Single antibiotic treatment safe and effective for children with invasive bloodstream infections

Children with invasive bloodstream infections treated with a single antibiotic are just as likely to overcome their infections as those who get two-drug therapy, but at half the risk of drug-induced kidney damage, according to results of a Johns Hopkins Children’s Center study.  

A report on the research, believed to be the first of its kind in pediatric patients, is published online Aug. 5 in JAMA Pediatrics.

“Many pediatricians continue to prescribe combination-drug regimens under the false assumption that two is better than one, but our study suggests otherwise — one is often just as good as two and a lot safer,” says study lead investigator and infectious disease specialist Pranita Tamma, M.D., M.H.S.

Tamma and her team say their finding that children treated with the two-drug approach had twice the risk of kidney damage at no additional clinical benefit challenges the common practice of preemptively and liberally prescribing combination drug treatments for children with bloodstream infections.

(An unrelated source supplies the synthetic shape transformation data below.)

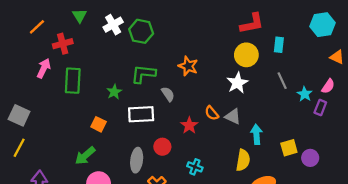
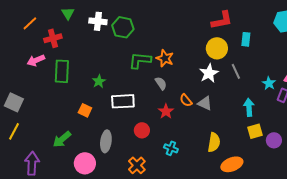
white cross: (113, 25) -> (98, 21), turned 36
pink arrow: (44, 68) -> (36, 60), turned -138
green L-shape: (143, 74) -> (140, 60), moved
gray line: (282, 81) -> (236, 71), moved
gray semicircle: (168, 94) -> (161, 83), moved
cyan arrow: (256, 134) -> (249, 107), moved
green arrow: (85, 156) -> (62, 139), moved
gray ellipse: (137, 160) -> (106, 141), moved

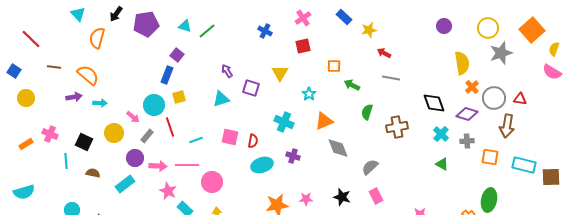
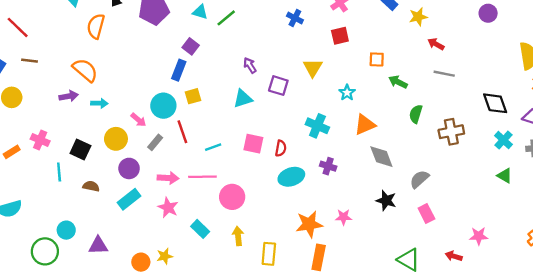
purple circle: (444, 26) -> (488, 13), moved
brown line: (54, 67) -> (29, 61), moved
purple circle: (135, 158) -> (129, 168), moved
pink star: (168, 191) -> (168, 208), moved
black star: (342, 197) -> (386, 200), moved

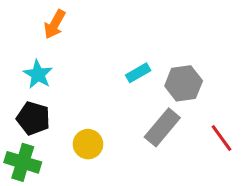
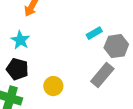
cyan rectangle: (138, 73) -> (94, 33), moved

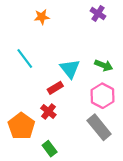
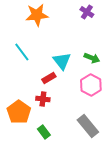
orange star: (42, 17) -> (37, 15), size x1.6
red cross: (48, 111) -> (43, 99), turned -32
gray rectangle: (99, 127) -> (88, 126), moved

Part of the dual regimen includes a class of antibiotics known as aminoglycosides, well-known for their toxic effects on the kidney but, the researchers point out, the benefits of such treatment outweigh the risks in critically ill patients or in patients suspected to be infected with highly drug-resistant organisms. However, they caution, the need for continued dual therapy should be re-assessed as soon as bacterial cultures reveal what antibiotics the infectious organisms are susceptible to — usually within 48 to 72 hours of diagnosis.

“The aminoglycoside portion of the regimen should be continued only in cases of highly drug-resistant infections,” Tamma says.

For their analysis, investigators reviewed 879 cases of children treated at Johns Hopkins Children’s Center between 2002 and 2011 for bloodstream infections caused by a group of pathogens collectively known as Gram-negative bacteria. Gram-negative organisms encompass more than 80 types of infection-causing bacteria, including bacteria that commonly live in the gut, such as E. coli.

Of the 879 patients, 537 (61 percent) received combination treatment. Patients on dual and single treatment had a similar risk of death, with 7.6 percent of patients in the combo therapy dying, compared with 6.7 percent in the single-drug group. However, patients who got the combo therapy were twice as likely to suffer kidney damage: One-quarter of those on the dual-antibiotic regimen developed kidney damage, compared with 10 percent of those getting the single-drug treatment.